Published: August 26, 2005 (Issue # 1099)


VLADIKAVKAZ — A 10-year-old boy described how a female terrorist threatened to kill children hiding cell phones, and a teenage boy recalled through tears how he urinated into a bottle so younger children could drink.

The children testified Thursday at the trial of Nurpasha Kulayev, the only surviving suspect who participated in the seizure of the Beslan school on Sept. 1-3 last year. At least 331 hostages, half of them children, were killed.

Kulayev went on trial in May, and the first children took the stand Tuesday. Court was in recess Wednesday.

Tearful Beslan parents and neighbors packed the courtroom Thursday, listening to the children’s simple but sincere accounts of the most vicious terrorist attack in Russia’s modern history.

“One of the female terrorists searched us for mobile phones. She told us that if she found a phone on someone, that person would be killed and three more people near him or her would be killed too,” Azamat Tebiyev, 10, wearing a green-and-white striped shirt, said as he calmly recounted the ordeal.

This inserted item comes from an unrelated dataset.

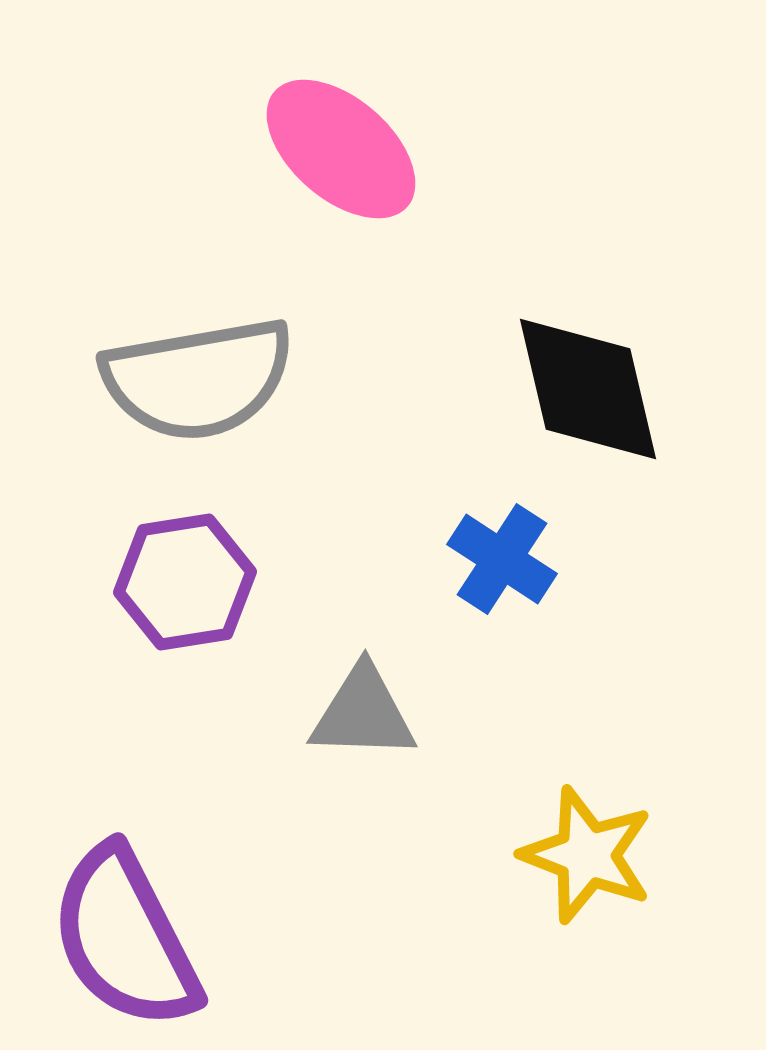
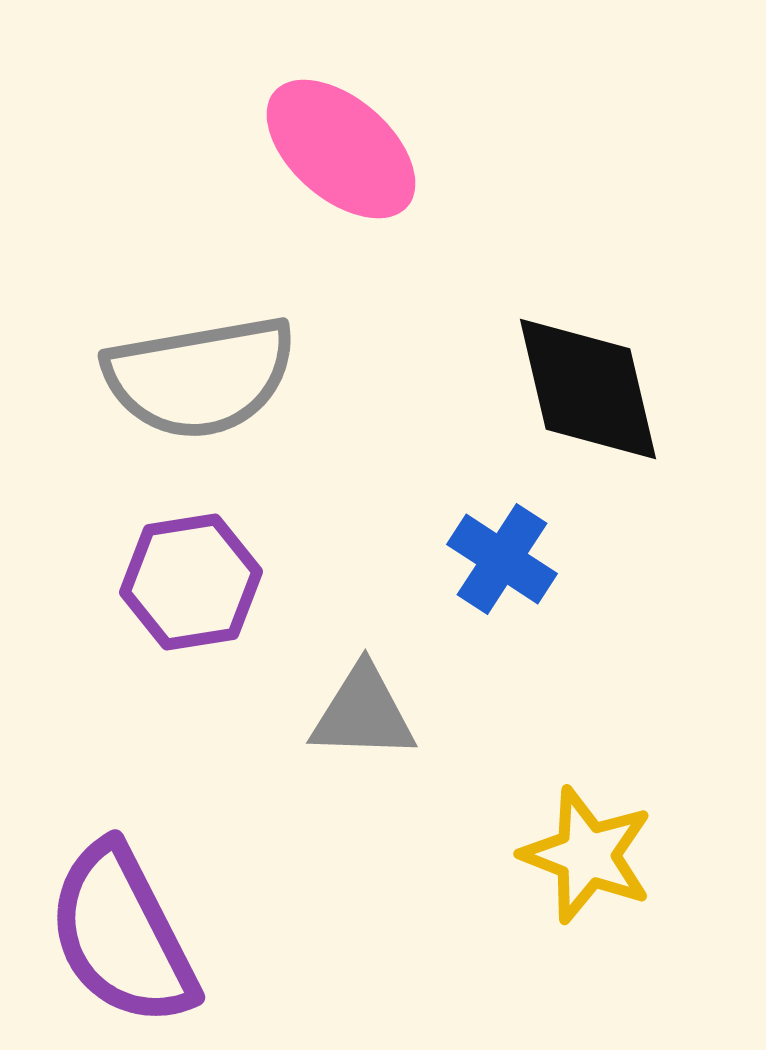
gray semicircle: moved 2 px right, 2 px up
purple hexagon: moved 6 px right
purple semicircle: moved 3 px left, 3 px up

Malik Kalchakeyev, 14, speaking slowly and with great detail, then told of how the schoolchildren and their parents were herded into the school’s gym, how the attackers stopped providing water and how they taunted the exhausted hostages, often forcing them to stand and sit quickly in the hot, crowded gym.

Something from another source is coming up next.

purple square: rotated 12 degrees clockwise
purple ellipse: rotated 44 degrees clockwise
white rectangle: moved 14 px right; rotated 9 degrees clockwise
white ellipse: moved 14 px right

“On the second day, we were all very thirsty. Women told us, the boys, to pee into plastic bottles so that the children could then drink our pee,” the boy said, bursting into tears. “I peed into a bottle, and small children — even babies — drank it.”

“Listen, Kulayev, listen,” Judge Tamerlan Aguzarov angrily ordered the defendant, who showed no emotion as he sat in a steel cage with bulletproof glass behind the testifying children.

As the boy tried to stop sobbing, the courtroom spectators, mostly women wearing black clothes and black headscarves, swore at Kulayev. “Give this terrorist to us! We will tear the bastard apart!” the women shouted.

Journalists, who were not allowed in the courtroom, watched Thursday’s proceeding via closed-circuit television in another room of the courthouse.

After several minutes, the boy stopped crying and recounted how he ran out of the smoldering school after two explosions occurred in the gym. As he spoke, he kept his eyes fixed on Kulayev.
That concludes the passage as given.